Michal Hocko Dec. 16, 2022, 12:22 p.m. UTC | #2

On Fri 16-12-22 04:02:12, Mina Almasry wrote:
> On Fri, Dec 16, 2022 at 1:54 AM Michal Hocko <mhocko@suse.com> wrote:
> >
> > Andrew,
> > I have noticed that the patch made it into Linus tree already. Can we
> > please revert it because the semantic is not really clear and we should
> > really not create yet another user API maintenance problem. I am
> > proposing to revert the nodemask extension for now before we grow any
> > upstream users. Deeper in the email thread are some proposals how to
> > move forward with that.
> 
> There are proposals, many which have been rejected due to not
> addressing the motivating use cases and others that have been rejected
> by fellow maintainers, and some that are awaiting feedback. No, there
> is no other clear-cut way forward for this use case right now. I have
> found the merged approach by far the most agreeable so far.

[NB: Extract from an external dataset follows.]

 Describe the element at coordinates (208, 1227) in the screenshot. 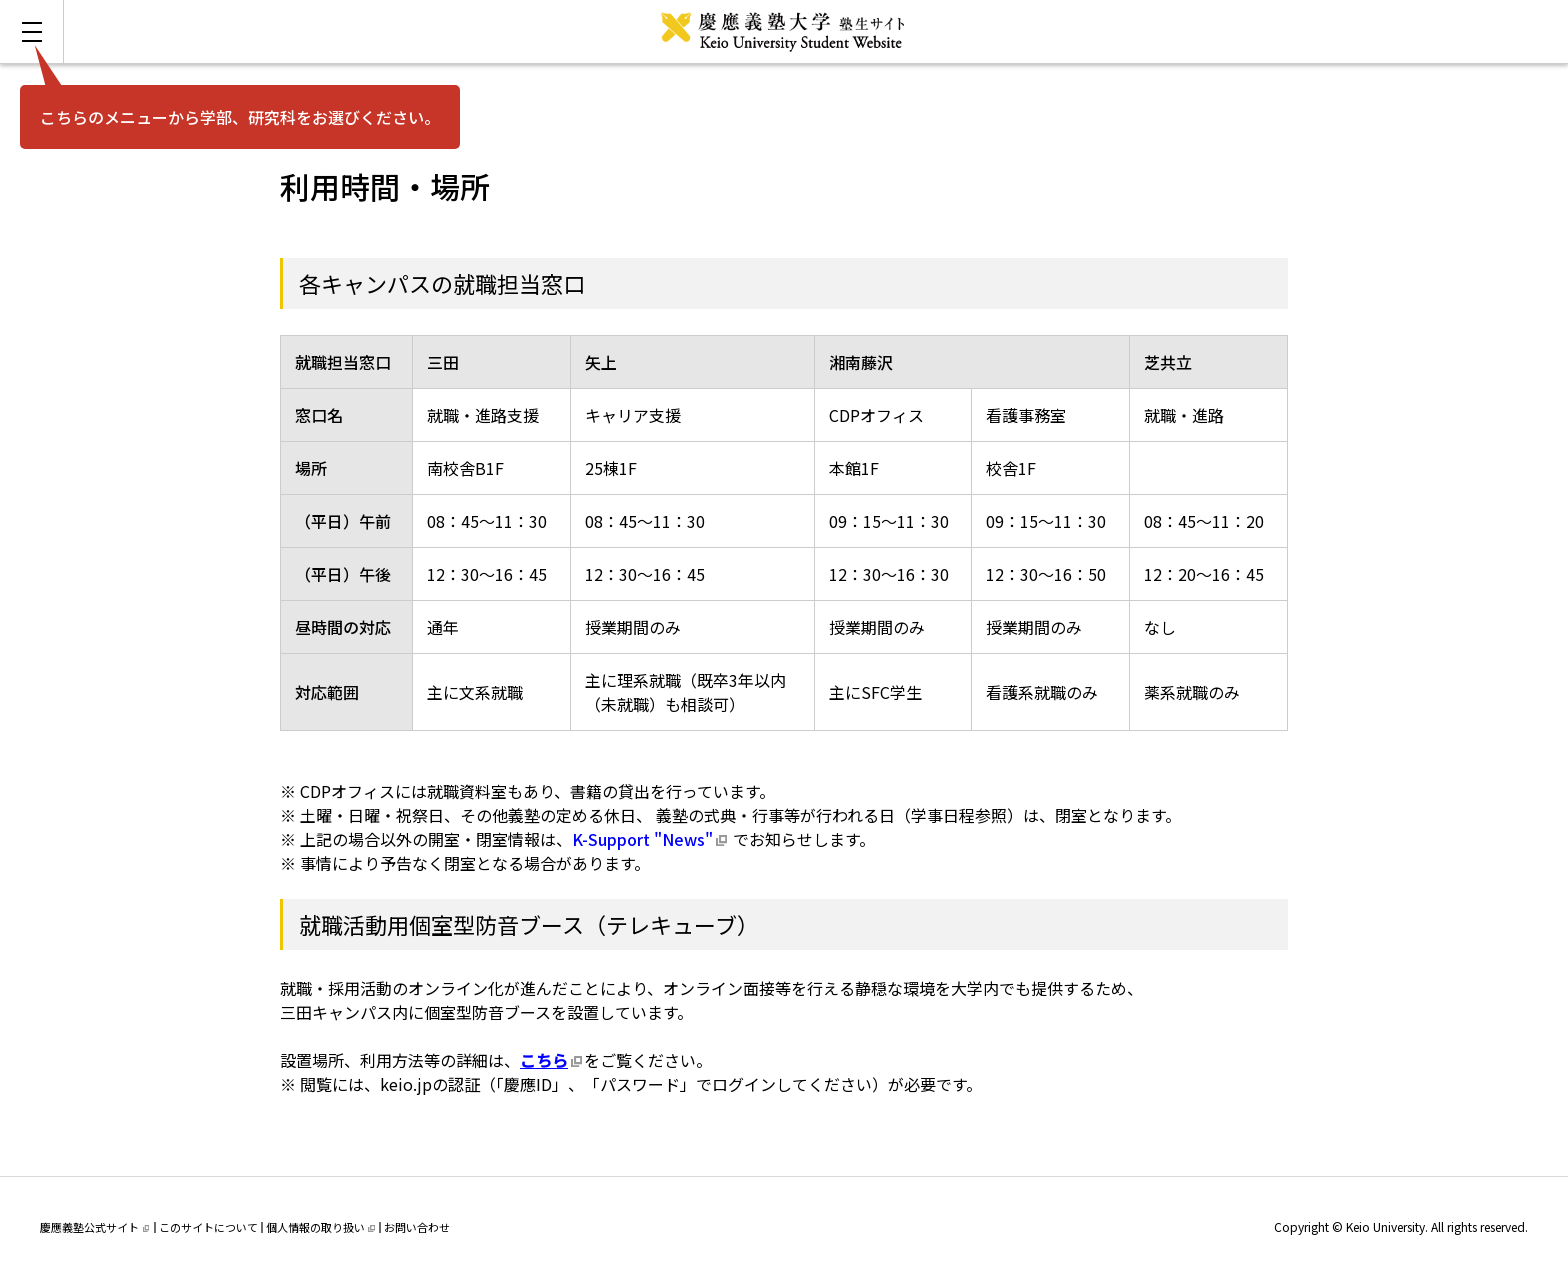 I see `このサイトについて` at that location.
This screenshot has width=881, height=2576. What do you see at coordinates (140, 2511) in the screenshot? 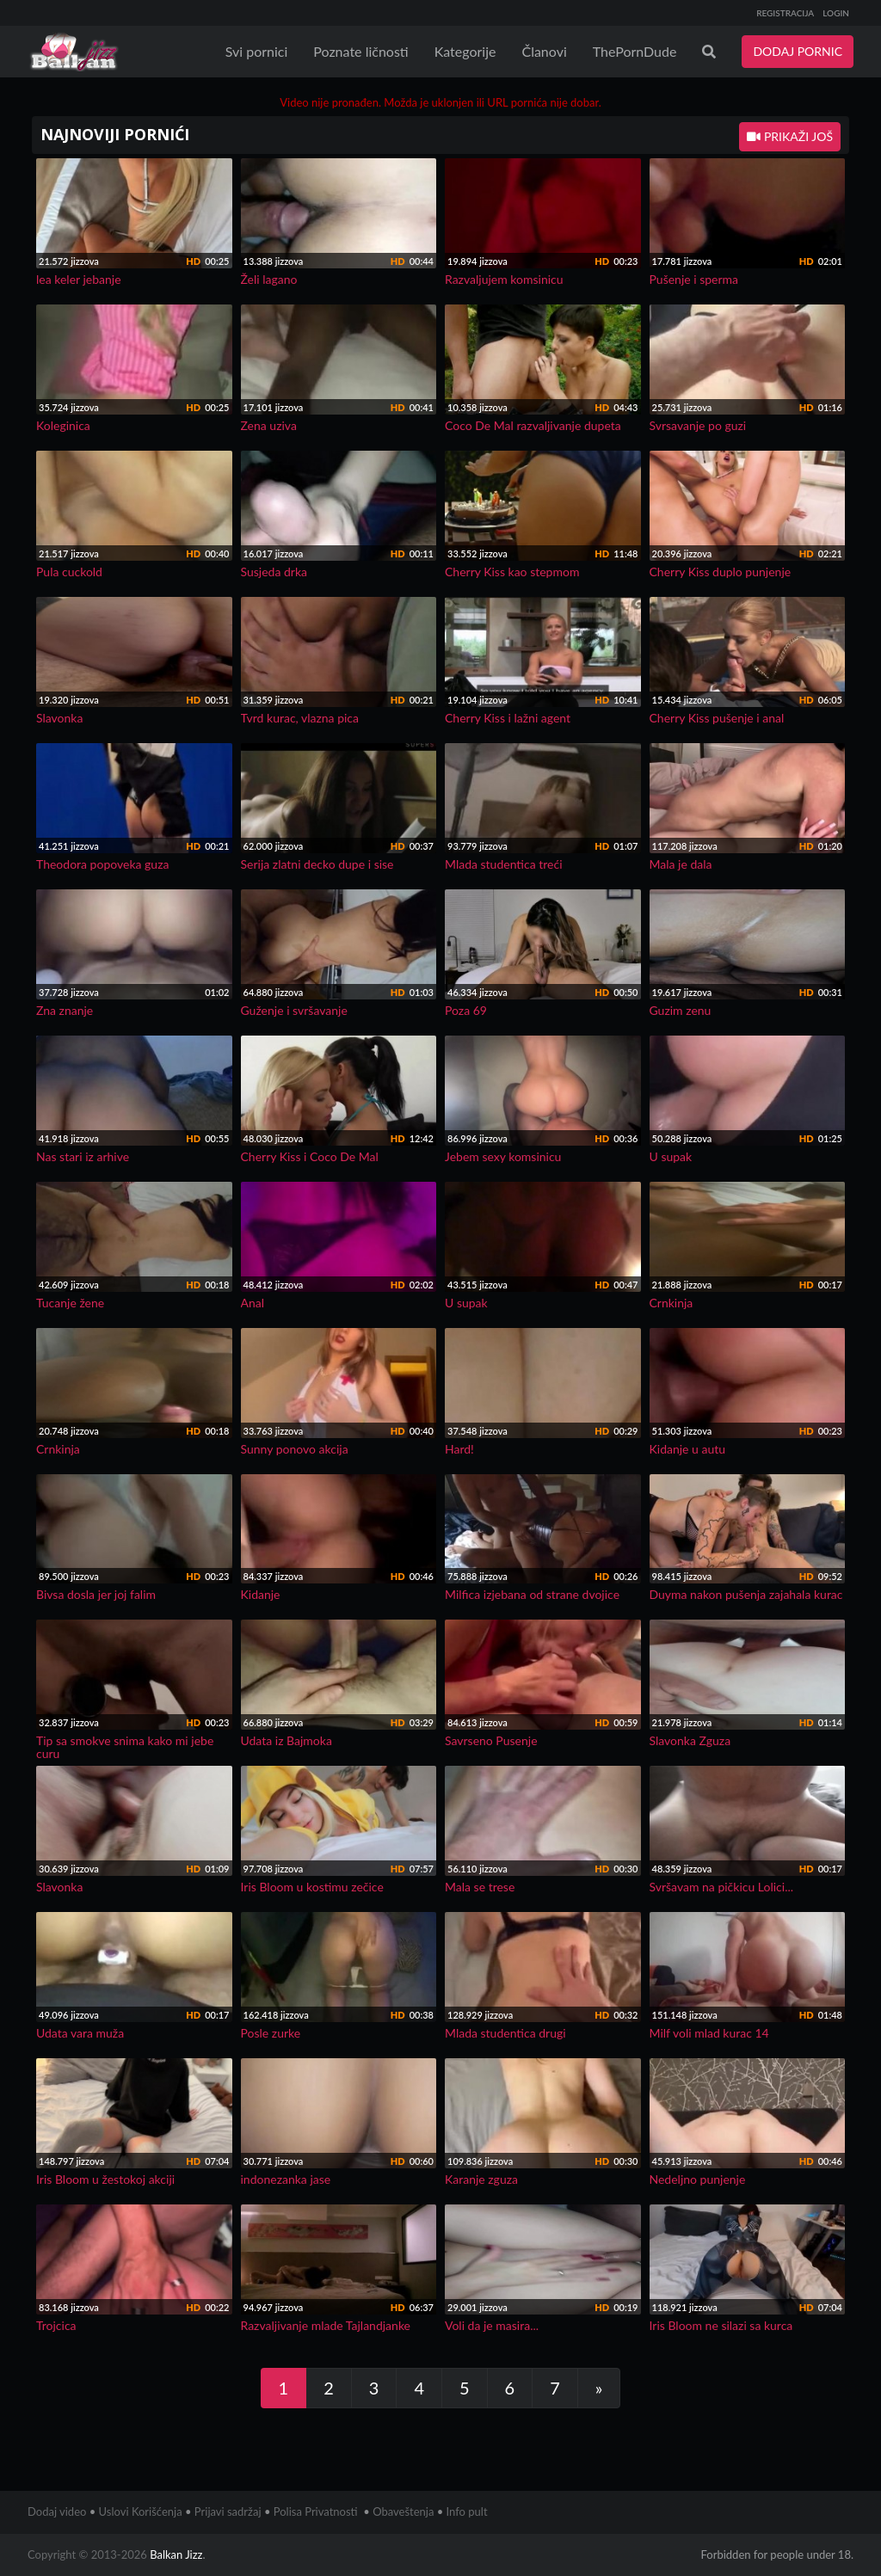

There is a clear need for further discussion and until then we do not
want to expose interface and create dependencies that will inevitably
hard to change the semantic later.

> > From 7c5285f1725d5abfcae5548ab0d73be9ceded2a1 Mon Sep 17 00:00:00 2001
> > From: Michal Hocko <mhocko@suse.com>
> > Date: Fri, 16 Dec 2022 10:46:33 +0100
> > Subject: [PATCH] Revert "mm: add nodes= arg to memory.reclaim"
> >
> > This reverts commit 12a5d3955227b0d7e04fb793ccceeb2a1dd275c5.
> >
> > Although it is recognized that a finer grained pro-active reclaim is
> > something we need and want the semantic of this implementation is really
> > ambiguous.
> >
> > From a follow up discussion it became clear that there are two essential
> > usecases here. One is to use memory.reclaim to pro-actively reclaim
> > memory and expectation is that the requested and reported amount of memory is
> > uncharged from the memcg. Another usecase focuses on pro-active demotion
> > when the memory is merely shuffled around to demotion targets while the
> > overall charged memory stays unchanged.
> >
> > The current implementation considers demoted pages as reclaimed and that
> > break both usecases.
> 
> I think you're making it sound like this specific patch broke both use
> cases, and IMO that is not accurate. commit 3f1509c57b1b ("Revert
> "mm/vmscan: never demote for memcg reclaim"") has been in the tree for
> around 7 months now and that is the commit that enabled demotion in
> memcg reclaim, and implicitly counted demoted pages as reclaimed in
> memcg reclaim, which is the source of the ambiguity. Not the patch
> that you are reverting here.
> 
> The irony I find with this revert is that this patch actually removes
> the ambiguity and does not exacerbate it. Currently using
> memory.reclaim _without_ the nodes= arg is ambiguous because demoted
> pages count as reclaimed. On the other hand using memory.reclaim
> _with_ the nodes= arg is completely unambiguous: the kernel will
> demote-only from top tier nodes and reclaim-only from bottom tier
> nodes.

Yes, demoted patches are indeed counted as reclaimed but that is not a
major issue because from the external point of view charges are getting
reclaimed. It is nodes specification which makes the latent problem much
more obvious.

> 
> > [1] has tried to address the reporting part but
> > there are more issues with that summarized in [2] and follow up emails.
> >
> 
> I am the one that put effort into resolving the ambiguity introduced
> by commit 3f1509c57b1b ("Revert "mm/vmscan: never demote for memcg
> reclaim"") and proposed [1]. Reverting this patch does nothing to
> resolve ambiguity that it did not introduce.
> 
> > Let's revert the nodemask based extension of the memcg pro-active
> > reclaim for now until we settle with a more robust semantic.
> >
> 
> I do not think we should revert this. It enables a couple of important
> use cases for Google:
> 
> 1. Enables us to specifically trigger proactive reclaim in a memcg on
> a memory tiered system by specifying only the lower tiered nodes using
> the nodes= arg.
> 2. Enabled us to specifically trigger proactive demotion in a memcg on
> a memory tiered system by specifying only the top tier nodes using the
> nodes= arg.

That is clear and the aim of the revert is not to disallow those
usecases. We just need a clear and futureproof interface for that.
Changing the semantic after the fact is a nogo, hence the revert.
> 
> Both use cases are broken with this revert, and no progress to resolve
> the ambiguity is made with this revert.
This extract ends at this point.